### PROVIDED RECORDS

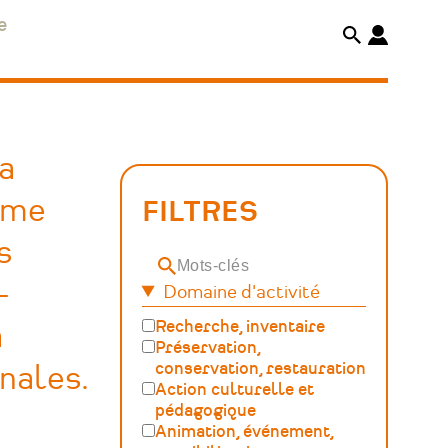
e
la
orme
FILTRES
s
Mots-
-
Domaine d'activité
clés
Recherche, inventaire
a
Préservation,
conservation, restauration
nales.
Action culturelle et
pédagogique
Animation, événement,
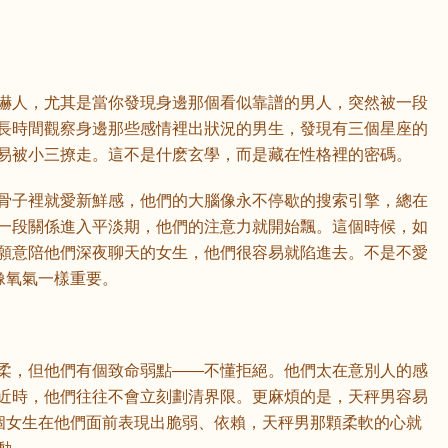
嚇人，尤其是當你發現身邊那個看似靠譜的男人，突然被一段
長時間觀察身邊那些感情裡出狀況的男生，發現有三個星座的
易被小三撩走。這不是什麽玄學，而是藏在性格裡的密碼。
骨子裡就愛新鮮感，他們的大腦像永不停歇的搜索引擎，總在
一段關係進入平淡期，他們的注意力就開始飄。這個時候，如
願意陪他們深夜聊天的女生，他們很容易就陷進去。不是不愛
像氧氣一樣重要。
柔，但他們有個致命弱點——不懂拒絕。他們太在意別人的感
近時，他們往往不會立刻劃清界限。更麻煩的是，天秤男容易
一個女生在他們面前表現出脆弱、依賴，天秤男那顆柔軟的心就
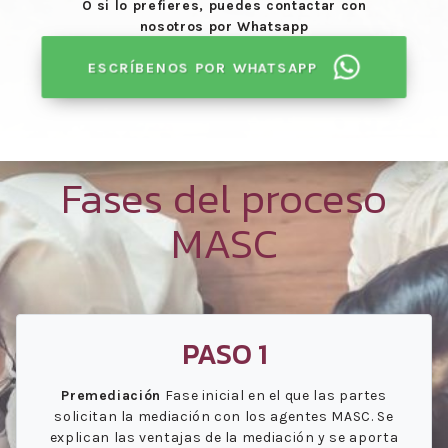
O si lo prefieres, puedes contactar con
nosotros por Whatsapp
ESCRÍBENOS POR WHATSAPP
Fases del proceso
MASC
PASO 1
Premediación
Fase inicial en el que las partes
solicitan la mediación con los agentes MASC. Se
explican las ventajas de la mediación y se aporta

######
### PROVIDED RECORDS

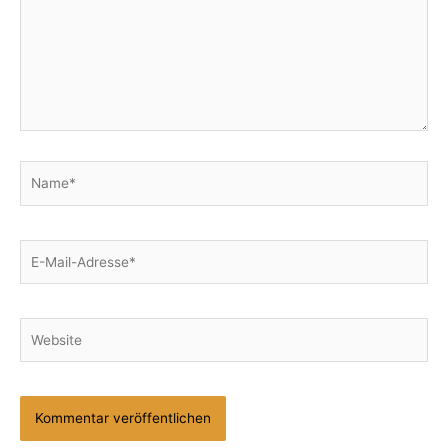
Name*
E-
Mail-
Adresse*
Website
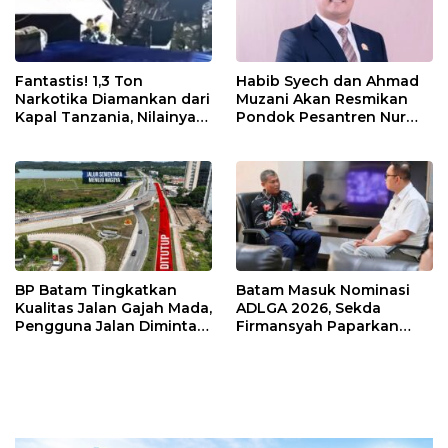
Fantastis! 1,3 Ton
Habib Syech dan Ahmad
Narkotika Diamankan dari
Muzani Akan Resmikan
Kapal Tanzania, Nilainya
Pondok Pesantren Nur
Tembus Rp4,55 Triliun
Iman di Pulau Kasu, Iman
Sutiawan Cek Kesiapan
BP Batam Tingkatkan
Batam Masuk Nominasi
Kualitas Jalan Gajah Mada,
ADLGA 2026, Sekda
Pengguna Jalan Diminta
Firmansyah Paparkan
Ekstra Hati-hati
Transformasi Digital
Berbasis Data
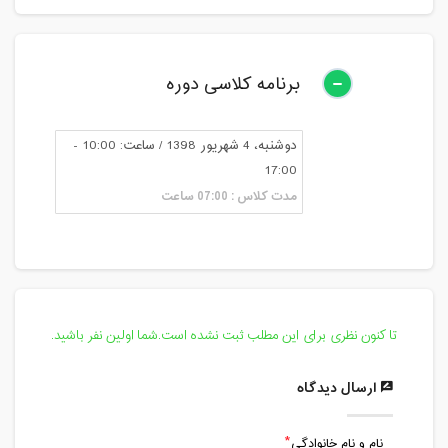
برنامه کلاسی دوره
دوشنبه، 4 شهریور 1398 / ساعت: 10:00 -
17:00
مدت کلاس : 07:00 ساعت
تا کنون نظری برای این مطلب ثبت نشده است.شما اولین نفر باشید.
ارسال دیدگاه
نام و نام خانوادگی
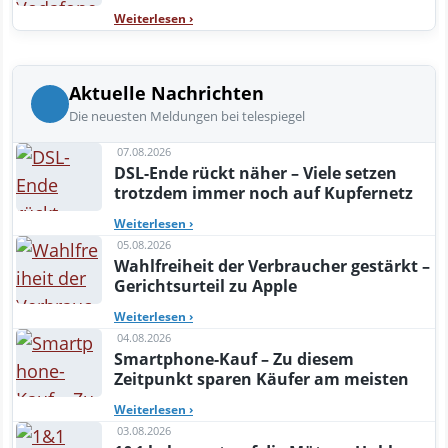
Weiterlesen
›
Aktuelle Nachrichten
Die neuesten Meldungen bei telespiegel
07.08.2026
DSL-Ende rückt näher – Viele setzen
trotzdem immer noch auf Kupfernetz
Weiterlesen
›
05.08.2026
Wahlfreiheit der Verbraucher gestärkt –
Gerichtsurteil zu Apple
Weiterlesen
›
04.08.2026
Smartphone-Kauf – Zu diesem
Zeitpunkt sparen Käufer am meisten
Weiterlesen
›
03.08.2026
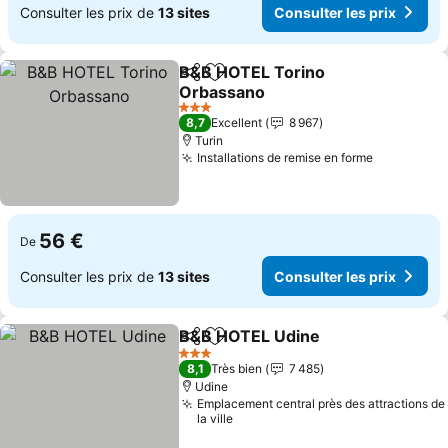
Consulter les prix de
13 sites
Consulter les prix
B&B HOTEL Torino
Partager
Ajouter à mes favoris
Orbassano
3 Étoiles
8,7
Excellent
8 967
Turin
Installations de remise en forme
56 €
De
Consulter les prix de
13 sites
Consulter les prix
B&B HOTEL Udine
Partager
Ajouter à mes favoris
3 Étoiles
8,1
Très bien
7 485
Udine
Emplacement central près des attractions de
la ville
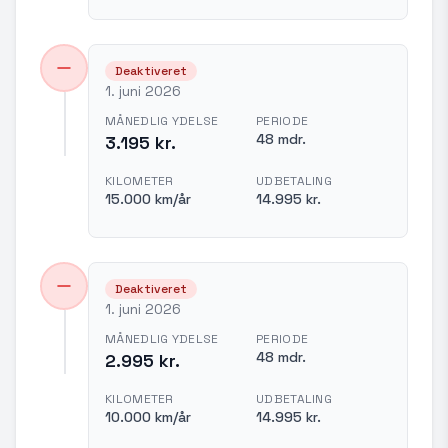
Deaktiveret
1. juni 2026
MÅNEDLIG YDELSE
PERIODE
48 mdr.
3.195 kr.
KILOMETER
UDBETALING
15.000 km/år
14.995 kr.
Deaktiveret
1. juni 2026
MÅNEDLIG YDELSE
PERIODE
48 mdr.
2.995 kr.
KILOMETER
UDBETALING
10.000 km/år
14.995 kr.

######

Copy every line of the data where "Jalan" is found.

- EXERCISE OUTPUT
Kualitas Jalan Gajah Mada,
Pengguna Jalan Diminta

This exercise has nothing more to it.